BEGIN SOURCE RECORDS
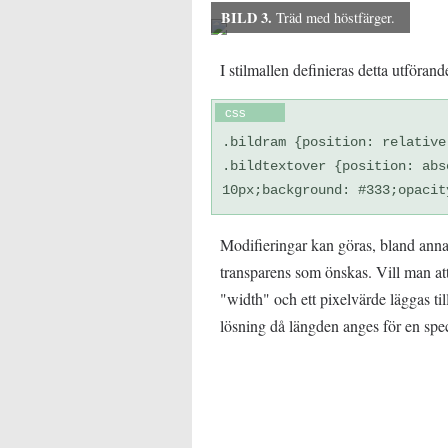
BILD 3.
Träd med höstfärger.
I stilmallen definieras detta utförand
css
.bildram {position: relative
.bildtextover {position: abs
10px;background: #333;opacit
Modifieringar kan göras, bland anna
transparens som önskas. Vill man at
"width" och ett pixelvärde läggas till 
lösning då längden anges för en spec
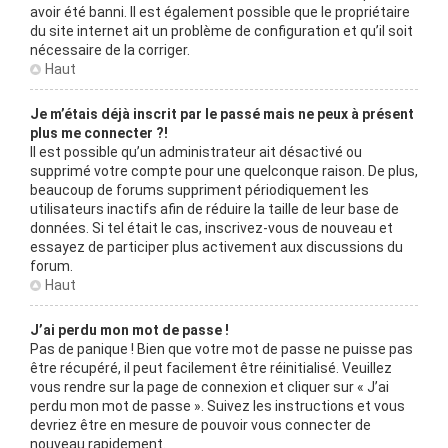
avoir été banni. Il est également possible que le propriétaire
du site internet ait un problème de configuration et qu’il soit
nécessaire de la corriger.
Haut
Je m’étais déjà inscrit par le passé mais ne peux à présent
plus me connecter ?!
Il est possible qu’un administrateur ait désactivé ou
supprimé votre compte pour une quelconque raison. De plus,
beaucoup de forums suppriment périodiquement les
utilisateurs inactifs afin de réduire la taille de leur base de
données. Si tel était le cas, inscrivez-vous de nouveau et
essayez de participer plus activement aux discussions du
forum.
Haut
J’ai perdu mon mot de passe !
Pas de panique ! Bien que votre mot de passe ne puisse pas
être récupéré, il peut facilement être réinitialisé. Veuillez
vous rendre sur la page de connexion et cliquer sur « J’ai
perdu mon mot de passe ». Suivez les instructions et vous
devriez être en mesure de pouvoir vous connecter de
nouveau rapidement.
END SOURCE RECORDS
# [DIRECTIONS FOR THIS TASK]
In the copy, include every record exactly and no pictures at all.

# [OUTPUT BELOW]
BILD 3.
Träd med höstfärger.
I stilmallen definieras detta utförand
css
.bildram {position: relative
.bildtextover {position: abs
10px;background: #333;opacit
Modifieringar kan göras, bland anna
transparens som önskas. Vill man at
"width" och ett pixelvärde läggas till 
lösning då längden anges för en spec
avoir été banni. Il est également possible que le propriétaire
du site internet ait un problème de configuration et qu’il soit
nécessaire de la corriger.
Haut
Je m’étais déjà inscrit par le passé mais ne peux à présent
plus me connecter ?!
Il est possible qu’un administrateur ait désactivé ou
supprimé votre compte pour une quelconque raison. De plus,
beaucoup de forums suppriment périodiquement les
utilisateurs inactifs afin de réduire la taille de leur base de
données. Si tel était le cas, inscrivez-vous de nouveau et
essayez de participer plus activement aux discussions du
forum.
Haut
J’ai perdu mon mot de passe !
Pas de panique ! Bien que votre mot de passe ne puisse pas
être récupéré, il peut facilement être réinitialisé. Veuillez
vous rendre sur la page de connexion et cliquer sur « J’ai
perdu mon mot de passe ». Suivez les instructions et vous
devriez être en mesure de pouvoir vous connecter de
nouveau rapidement.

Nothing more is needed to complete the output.